Avoid alcoholic beverages
Alcohol has many negative impacts on health and sleep problems are merely one of them. Alcohol messes with your internal biological clock, disrupting the hormonal release. You may pass out from drinking too much but the hangover in the morning will tell you it was not a restful sleep.
So to help you sleep better, try to limit alcohol intake to weekends or parties. Stop drinking even a single glass during regular weekdays to maintain a quality sleep cycle.
Improve your bedroom
Your bedroom plays a large role in how well you sleep. Luckily there are several simple things you can do to create a cozy bedroom that is conducive to high-quality sleep.
Make sure there are no external lights and noise in your room during nighttime. Traffic noise or bright billboards disrupt your sleep quality. Whereas a quiet bedroom can help you fall asleep quicker and help you sleep better.

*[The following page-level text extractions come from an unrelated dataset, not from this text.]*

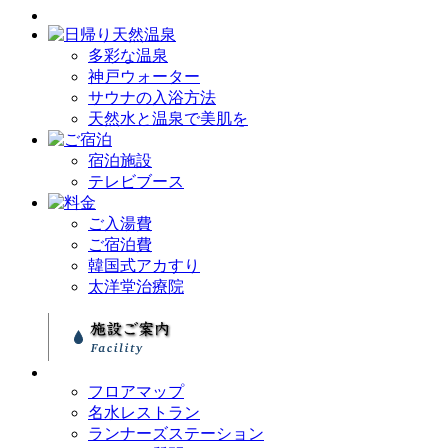
多彩な温泉
神戸ウォーター
サウナの入浴方法
天然水と温泉で美肌を
宿泊施設
テレビブース
ご入湯費
ご宿泊費
韓国式アカすり
太洋堂治療院
フロアマップ
名水レストラン
ランナーズステーション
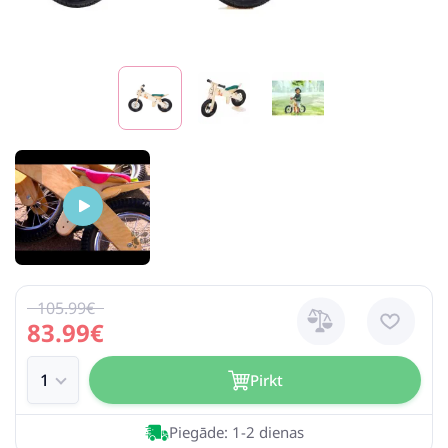
105.99€
83.99€
Pirkt
Piegāde: 1-2 dienas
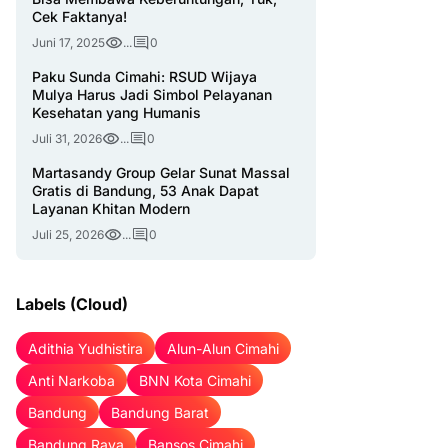
Cek Faktanya!
Juni 17, 2025
...
0
Paku Sunda Cimahi: RSUD Wijaya
Mulya Harus Jadi Simbol Pelayanan
Kesehatan yang Humanis
Juli 31, 2026
...
0
Martasandy Group Gelar Sunat Massal
Gratis di Bandung, 53 Anak Dapat
Layanan Khitan Modern
Juli 25, 2026
...
0
Labels (Cloud)
Adithia Yudhistira
Alun-Alun Cimahi
Anti Narkoba
BNN Kota Cimahi
Bandung
Bandung Barat
Bandung Raya
Bansos Cimahi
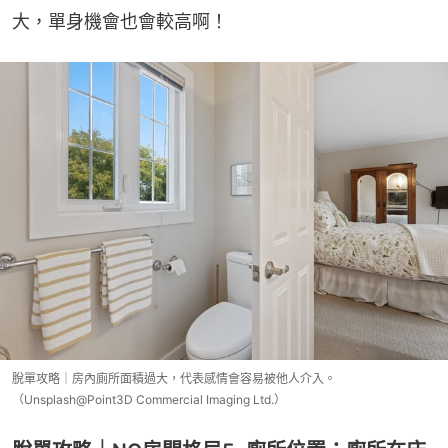
大，單身機會也會較高啊！
脫單攻略｜房內廁所面積過大，代表感情會容易被他人介入。
（Unsplash@Point3D Commercial Imaging Ltd.）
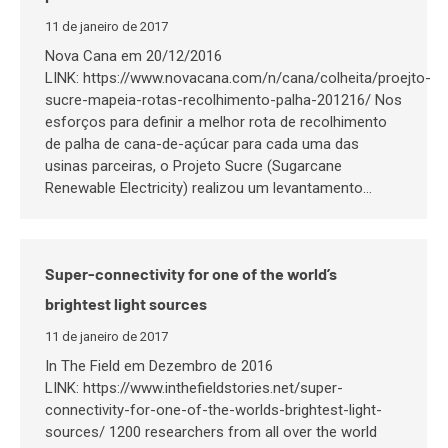
11 de janeiro de 2017
Nova Cana em 20/12/2016
LINK: https://www.novacana.com/n/cana/colheita/proejto-
sucre-mapeia-rotas-recolhimento-palha-201216/ Nos
esforços para definir a melhor rota de recolhimento
de palha de cana-de-açúcar para cada uma das
usinas parceiras, o Projeto Sucre (Sugarcane
Renewable Electricity) realizou um levantamento…
Super-connectivity for one of the world’s
brightest light sources
11 de janeiro de 2017
In The Field em Dezembro de 2016
LINK: https://www.inthefieldstories.net/super-
connectivity-for-one-of-the-worlds-brightest-light-
sources/ 1200 researchers from all over the world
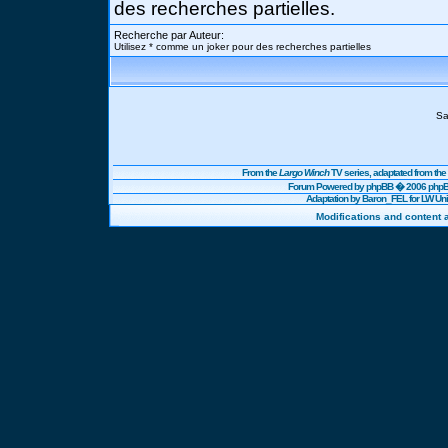
des recherches partielles.
Recherche par Auteur:
Utilisez * comme un joker pour des recherches partielles
Sa
From the
Largo Winch
TV series, adaptated from t
Forum Powered by
phpBB
� 2006 phpBB
Adaptation by Baron_FEL for LW U
Modifications and content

You can also set the room temperature to 18-20 degrees Celsius for optimal sleep. Use an air purifier if you live in an area with poor air quality. Decorating your room with some indoor plants may also help with sleep. Make sure your bed and pillows are comfortable.
Avoid eating late
Eating a large meal before bedtime can disrupt the quality of your sleep. It may trick your body into producing less Melatonin, making it harder to fall asleep. Drink some soothing tea instead to help you sleep better. Mornings are the best time for heavy eating, not the nights.
Have an active lifestyle
Playing sports, running, swimming and other physical activities drain your body of its excess energy. You get the best sleep when you are physically tired from all the exercise. Our modern lifestyle is unsuitable for physical activities. But merely running for half an hour in the morning can be enough to improve your sleep quality. Please remember to not exercise vigorously when it’s near sleep time. Otherwise, your body may be too hopped up on adrenaline to fall asleep quickly.
Last word
Getting enough sleep is very important for better physical health. Research suggests you need 6-7 hours of uninterrupted sleep every day to function properly. It helps reduce the risk of heart disease and diabetes. But its most important benefit is maintaining good mental health. Using these tips will help you sleep better. They are important for your well-being and can help you become a better person for it.